Im „Juwelenspiegel-Samadhi“ rezitieren wir: „Beim Anblick eines Juwelenspiegels sehen Form und Abbild einander. Du bist es nicht, doch in Wahrheit ist es Du.“
Im Zen wird häufig von Spiegelbildern und Reflexionen gesprochen. Das Bewusstsein wird oft als Spiegel interpretiert, der die Wirklichkeit reflektiert. Ja, dies stimmt, aber das ist noch zu einseitig und noch nicht die ganze Wahrheit, könnte man sagen.

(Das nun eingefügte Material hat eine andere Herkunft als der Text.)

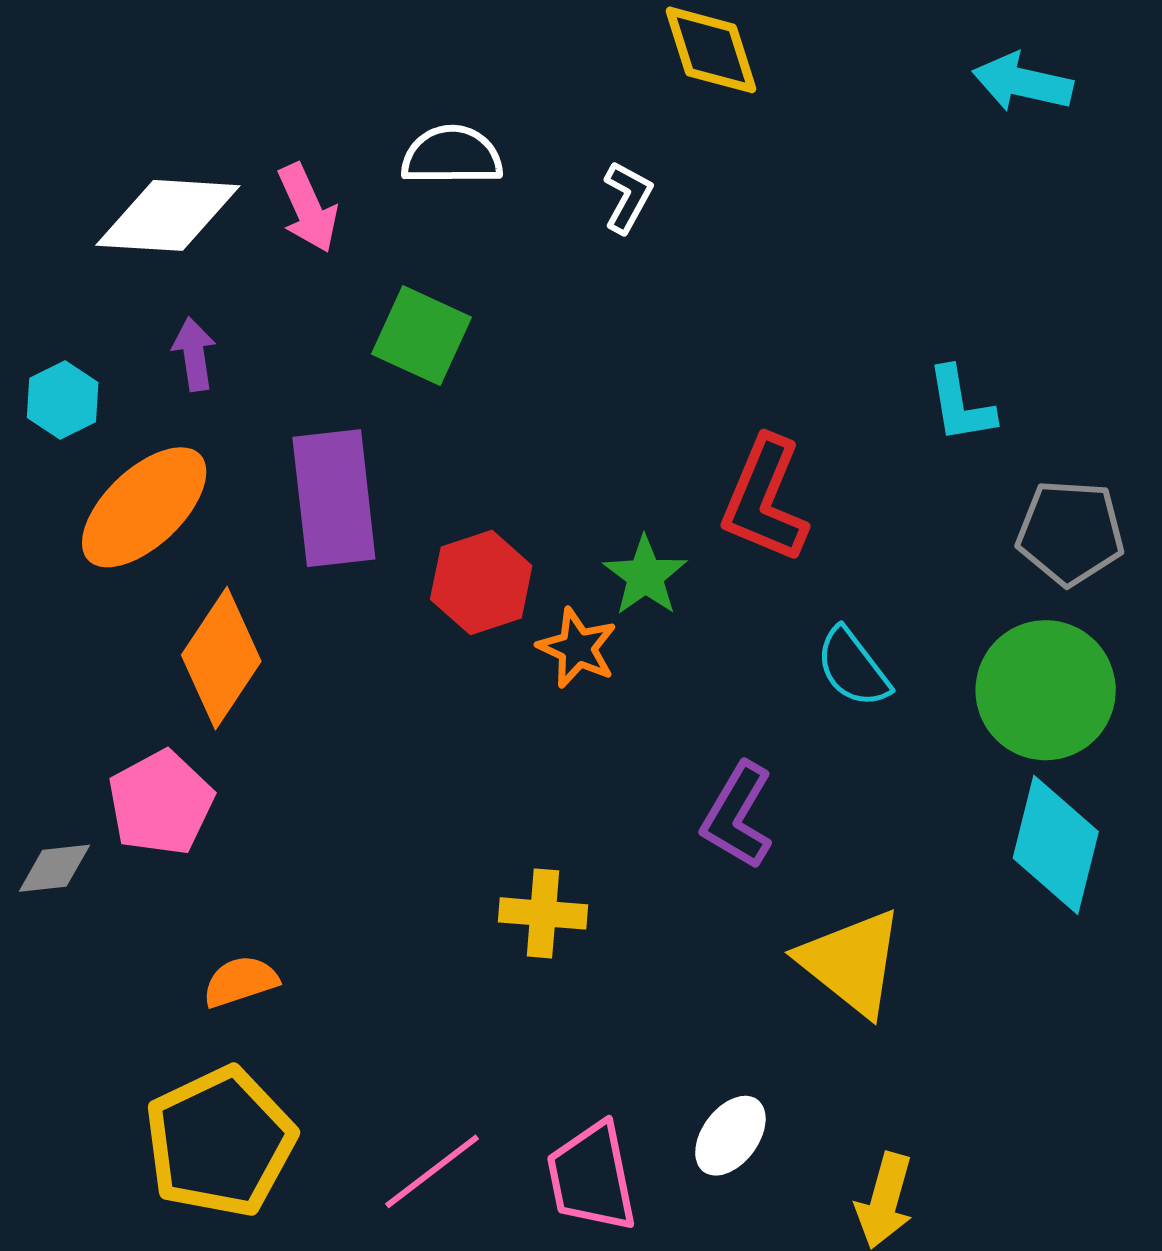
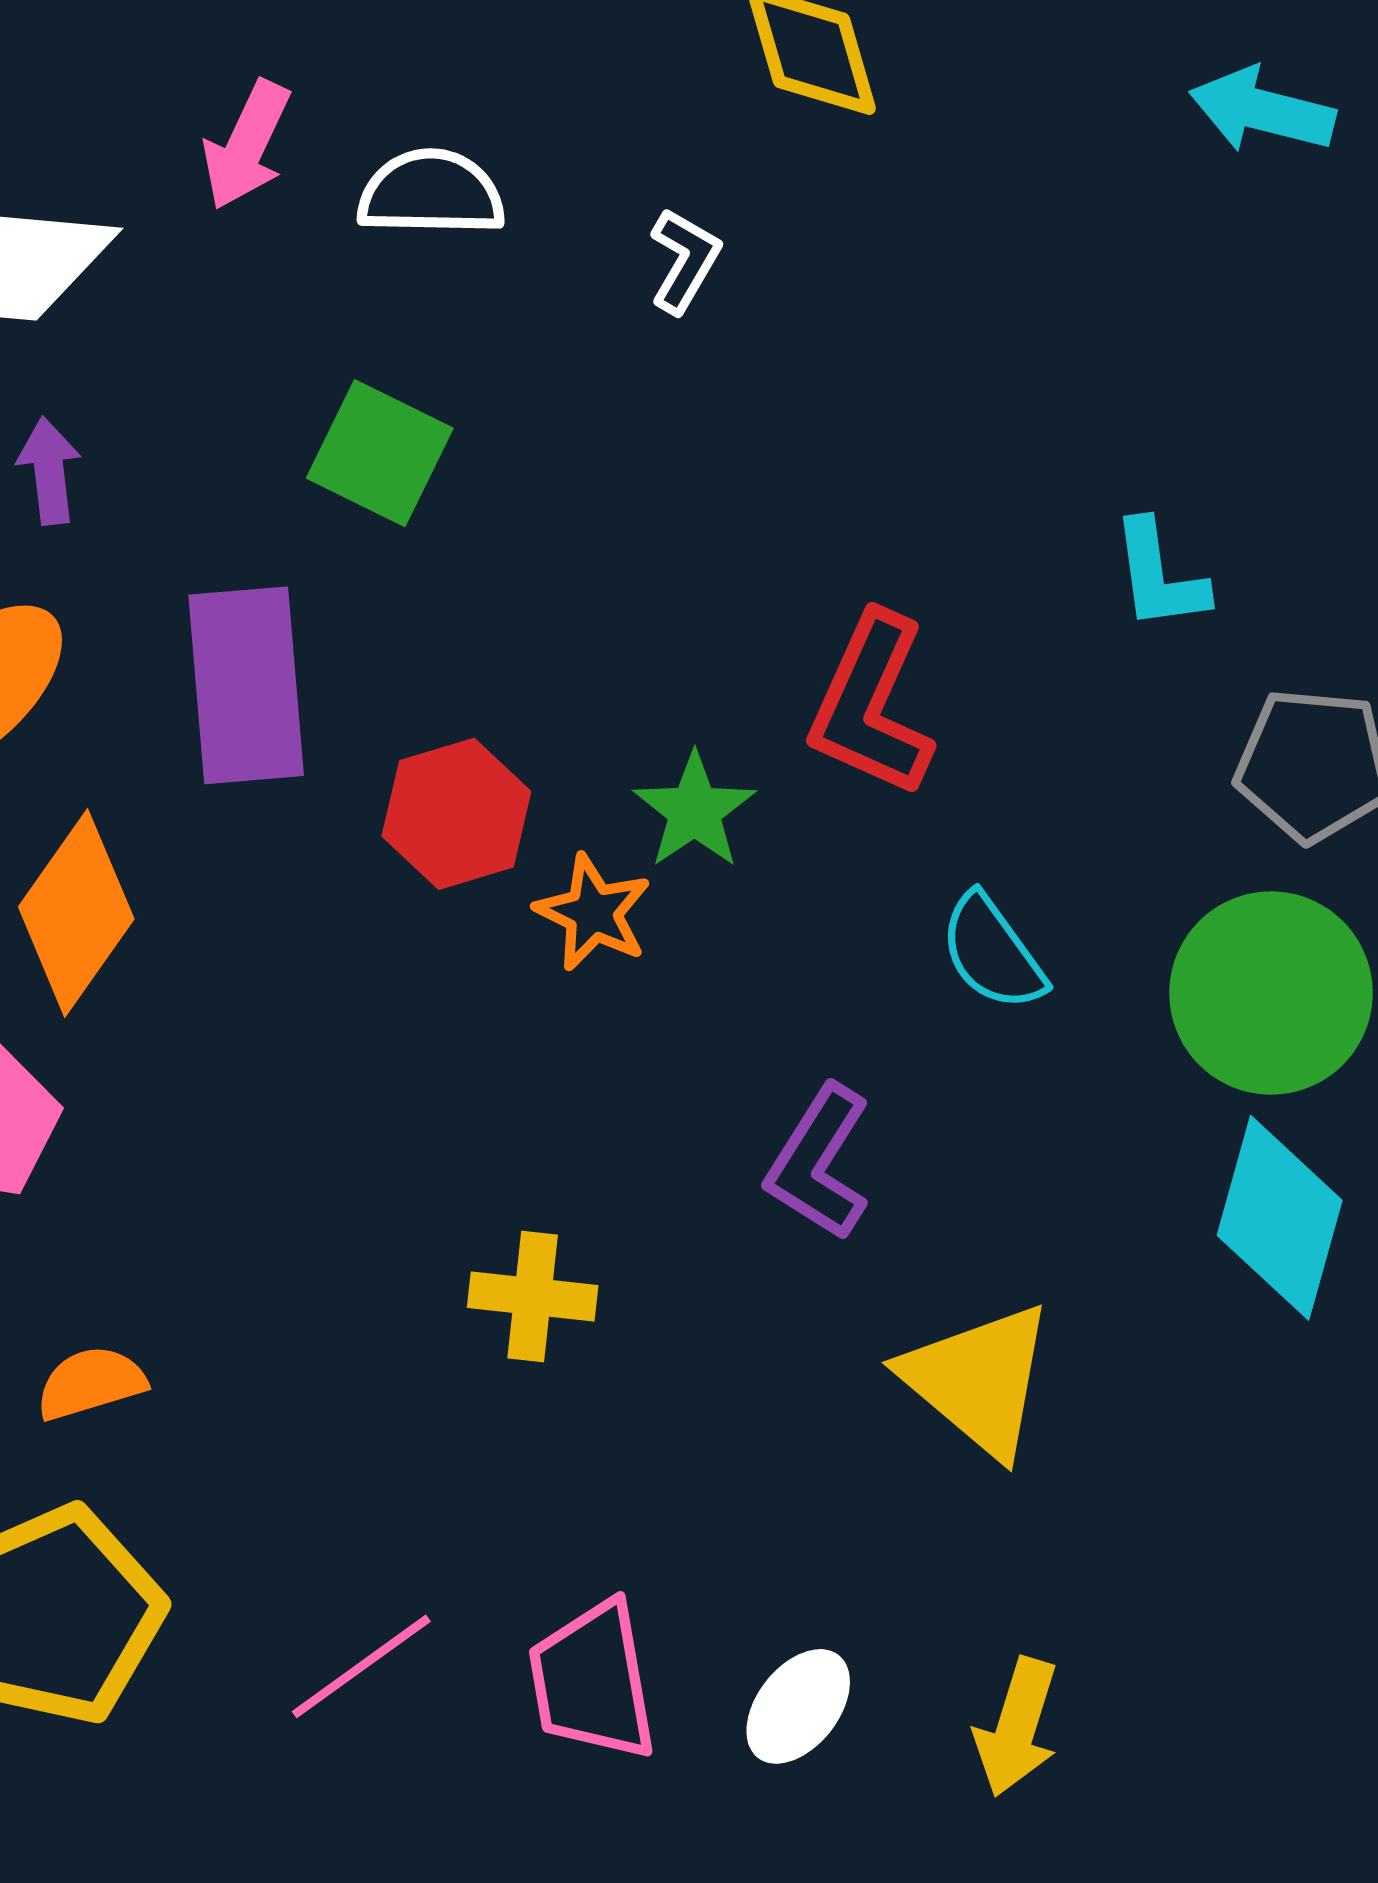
pink arrow: (308, 208) -> (247, 145), moved, turned 48
white ellipse: (730, 1136) -> (798, 1706), moved

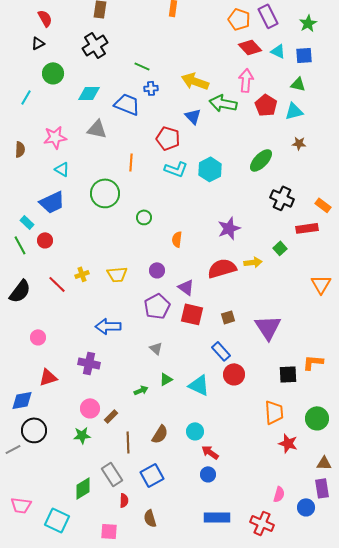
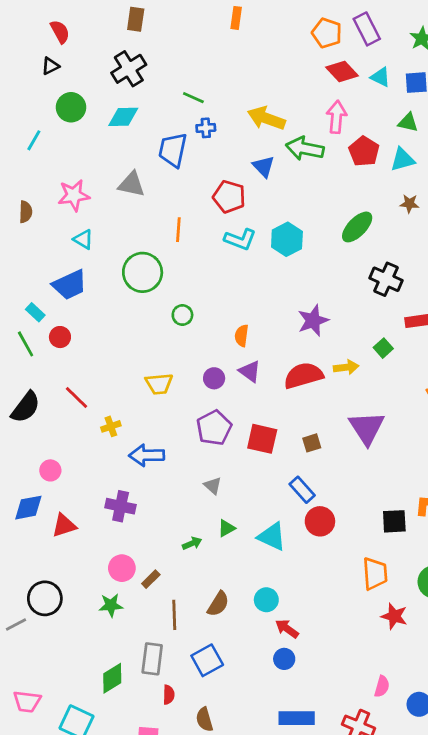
cyan diamond: (89, 93) -> (123, 117), moved
blue trapezoid: (127, 104) -> (173, 150), turned -100
green circle: (144, 217) -> (182, 315), moved
yellow cross: (82, 274) -> (111, 426), moved
purple triangle: (186, 287) -> (250, 371), moved
purple triangle: (268, 327) -> (367, 428), moved
blue diamond: (22, 400) -> (28, 508), moved
gray rectangle: (112, 474) -> (152, 659), turned 40

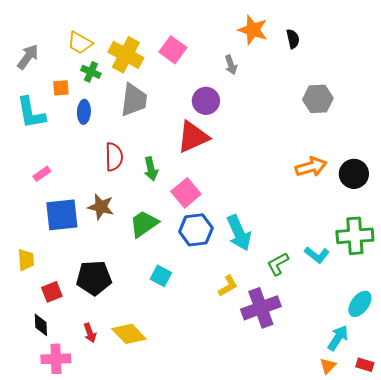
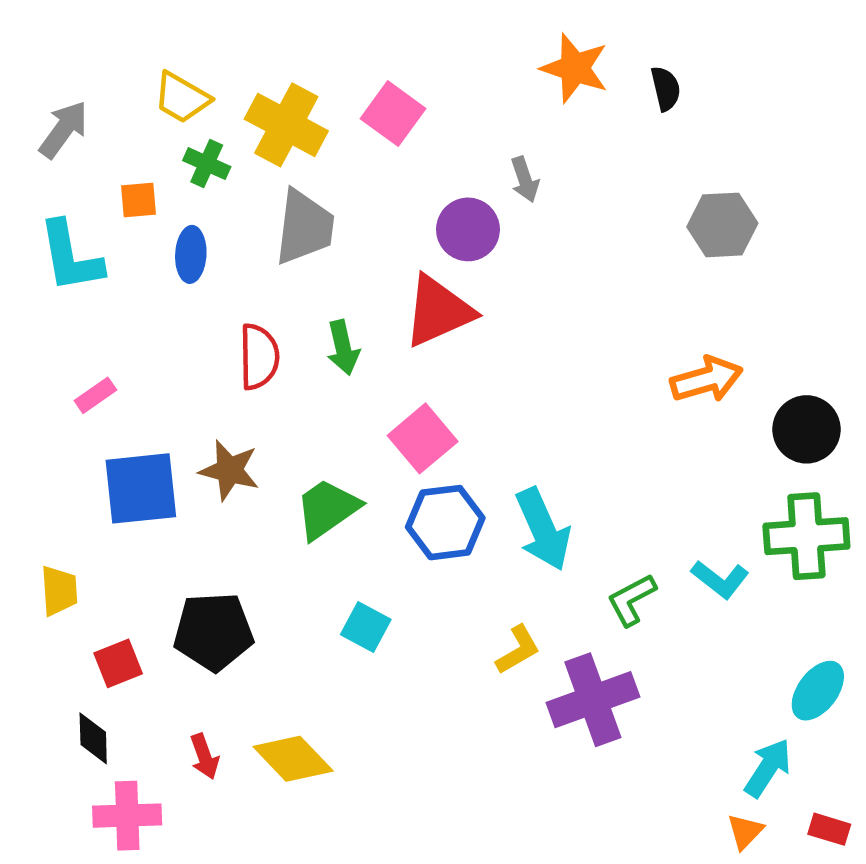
gray arrow: (231, 65) -> (525, 179), moved
green arrow: (151, 169) -> (343, 348), moved
black circle: (354, 174) -> (806, 429), moved

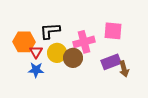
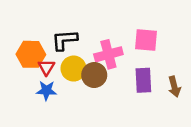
purple rectangle: (111, 62) -> (143, 80), turned -72
brown arrow: (124, 69) -> (174, 87), moved

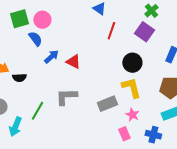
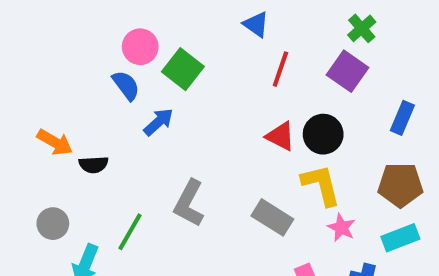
green square: (19, 19) -> (183, 69), moved, turned -36
red triangle: (73, 62) -> (280, 136), moved
gray L-shape: (66, 97) -> (189, 203), turned -60
gray rectangle: (107, 104) -> (272, 217), turned 54
pink star: (132, 115) -> (341, 228), moved

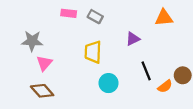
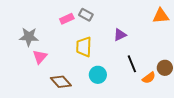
pink rectangle: (69, 13) -> (67, 19), moved, turned -32
orange triangle: (164, 18) -> (161, 16), moved
brown diamond: (42, 91) -> (61, 82), moved

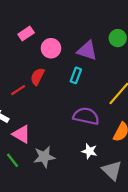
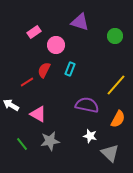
purple triangle: (87, 51) -> (80, 22), moved
cyan rectangle: (76, 75) -> (70, 69), moved
pink triangle: (22, 134) -> (38, 114), moved

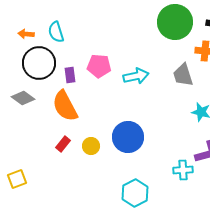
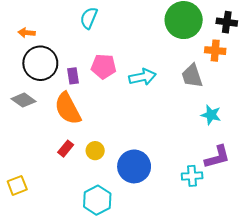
cyan semicircle: (56, 32) -> (89, 18), moved, turned 40
blue circle: (128, 137) -> (134, 166), moved
cyan hexagon: (135, 193) -> (97, 200), moved

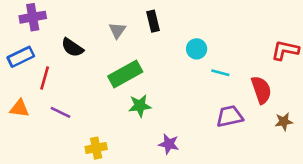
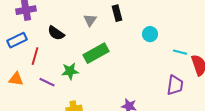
cyan line: (220, 73) -> (180, 52), moved
green star: (140, 106) -> (70, 71), moved
purple trapezoid: (230, 116) -> (175, 85), turned 110

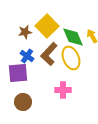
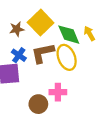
brown L-shape: (49, 54) -> (43, 53), turned 35
brown circle: (23, 102) -> (38, 104), moved

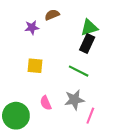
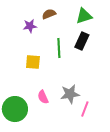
green triangle: (89, 28) -> (84, 16), moved
green line: (79, 71) -> (59, 48), moved, turned 60

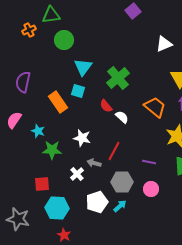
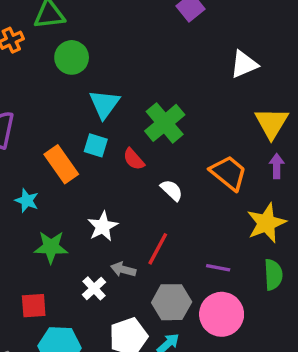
red semicircle: (106, 106) -> (134, 159), moved
cyan star: (38, 131) -> (27, 201), moved
white star: (82, 138) -> (103, 226), turned 30
pink circle: (151, 189) -> (222, 314), size x1.6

Als Dongshan damals ins Wasser sah, erkannte er, dass Form und Abbild nicht unabhängig voneinander existieren können, sondern immer gemeinsam hervortreten. So ist es auch mit unserem Spiegel-Bewusstsein und den 10.000 Dingen: was wir als unser Selbst wahrnehmen kann nicht ohne das sogenannte andere da draußen existieren. Wir sind alle verbunden und bringen uns gemeinsam hervor. Welche Wahrheit in einer Zeit der Spaltung und Abgrenzung!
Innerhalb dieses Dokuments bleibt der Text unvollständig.